Directions
The task calls for each record to be given again unchanged, minus any pictures.

Dataset items
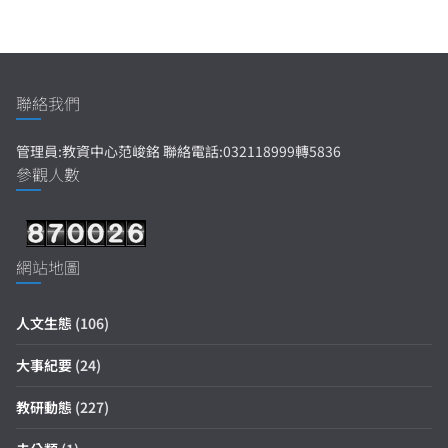
聯絡我們
管理員:教資中心范峻銘 聯絡電話:032118999轉5836
參觀人數
網站地圖
人文生態
(106)
大事紀要
(24)
教研動態
(227)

Response area
聯絡我們
管理員:教資中心范峻銘 聯絡電話:032118999轉5836
參觀人數
網站地圖
人文生態
(106)
大事紀要
(24)
教研動態
(227)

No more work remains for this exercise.